→ TASK BRIEF
Print all of the entries exactly, minus the pictures.

→ EXERCISE MATERIAL

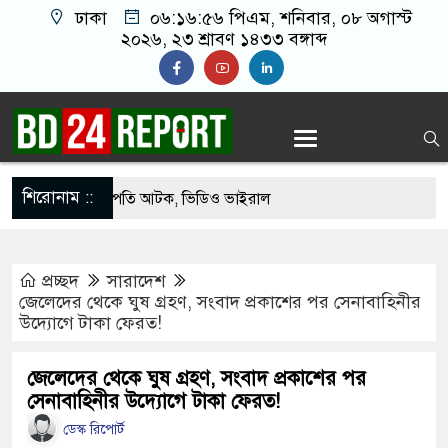
ঢাকা
০৬:১৬:৫৭ পিএম
, শনিবার, ০৮ অগাস্ট
২০২৬, ২৩ শ্রাবণ ১৪৩৩ বঙ্গাব্দ
শিরোনাম ::
েকে যুবদল সভাপতি আটক, ভিডিও ভাইরাল
ফিরলে দায়ী থাকবে জামায়াত-এনসিপি: রাশেদ খাঁন
প্রচ্ছদ
সারাদেশ
গ দিলেন জামায়াত বহিষ্কাকৃত গাজী নজরুলের ১২
জেলেদের থেকে ঘুষ গ্রহণ, সংবাদ প্রকাশের পর সেনাবাহিনীর
উদ্যোগে টাকা ফেরত!
ফিরলে দায়ী থাকবে জামায়াত-এনসিপি: রাশেদ খাঁন
জেলেদের থেকে ঘুষ গ্রহণ, সংবাদ প্রকাশের পর
সেনাবাহিনীর উদ্যোগে টাকা ফেরত!
া হারিয়েছে বর্তমান সরকার: নাহিদ ইসলাম
ডেস্ক রিপোর্ট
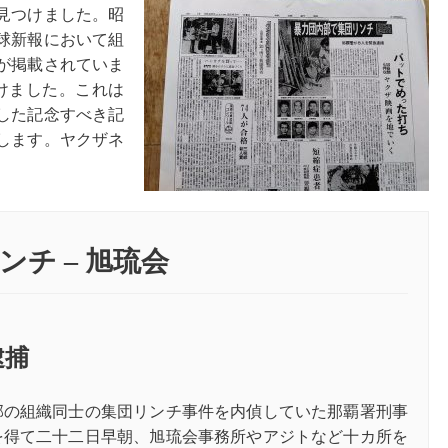
見つけました。昭
球新報において組
が掲載されていま
つけました。これは
した記念すべき記
します。ヤクザネ
。
リンチ
–
旭琉会
逮捕
部の組織同士の集団リンチ事件を内偵していた那覇署刑事
を得て二十二日早朝、旭琉会事務所やアジトなど十カ所を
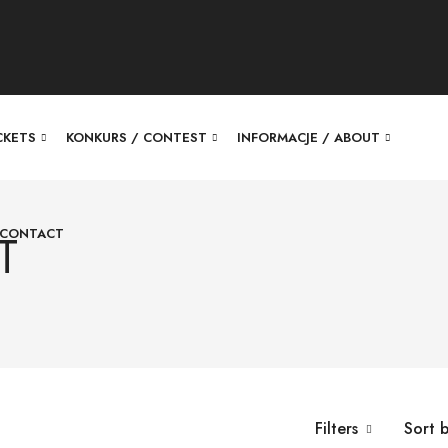
ICKETS
KONKURS / CONTEST
INFORMACJE / ABOUT
 CONTACT
T
Filters
Sort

→ FINAL ANSWER
ঢাকা
০৬:১৬:৫৭ পিএম
, শনিবার, ০৮ অগাস্ট
২০২৬, ২৩ শ্রাবণ ১৪৩৩ বঙ্গাব্দ
শিরোনাম ::
েকে যুবদল সভাপতি আটক, ভিডিও ভাইরাল
ফিরলে দায়ী থাকবে জামায়াত-এনসিপি: রাশেদ খাঁন
প্রচ্ছদ
সারাদেশ
গ দিলেন জামায়াত বহিষ্কাকৃত গাজী নজরুলের ১২
জেলেদের থেকে ঘুষ গ্রহণ, সংবাদ প্রকাশের পর সেনাবাহিনীর
উদ্যোগে টাকা ফেরত!
ফিরলে দায়ী থাকবে জামায়াত-এনসিপি: রাশেদ খাঁন
জেলেদের থেকে ঘুষ গ্রহণ, সংবাদ প্রকাশের পর
সেনাবাহিনীর উদ্যোগে টাকা ফেরত!
া হারিয়েছে বর্তমান সরকার: নাহিদ ইসলাম
ডেস্ক রিপোর্ট
見つけました。昭
球新報において組
が掲載されていま
つけました。これは
した記念すべき記
します。ヤクザネ
。
リンチ
–
旭琉会
逮捕
部の組織同士の集団リンチ事件を内偵していた那覇署刑事
を得て二十二日早朝、旭琉会事務所やアジトなど十カ所を
ICKETS
KONKURS / CONTEST
INFORMACJE / ABOUT
 CONTACT
T
Filters
Sort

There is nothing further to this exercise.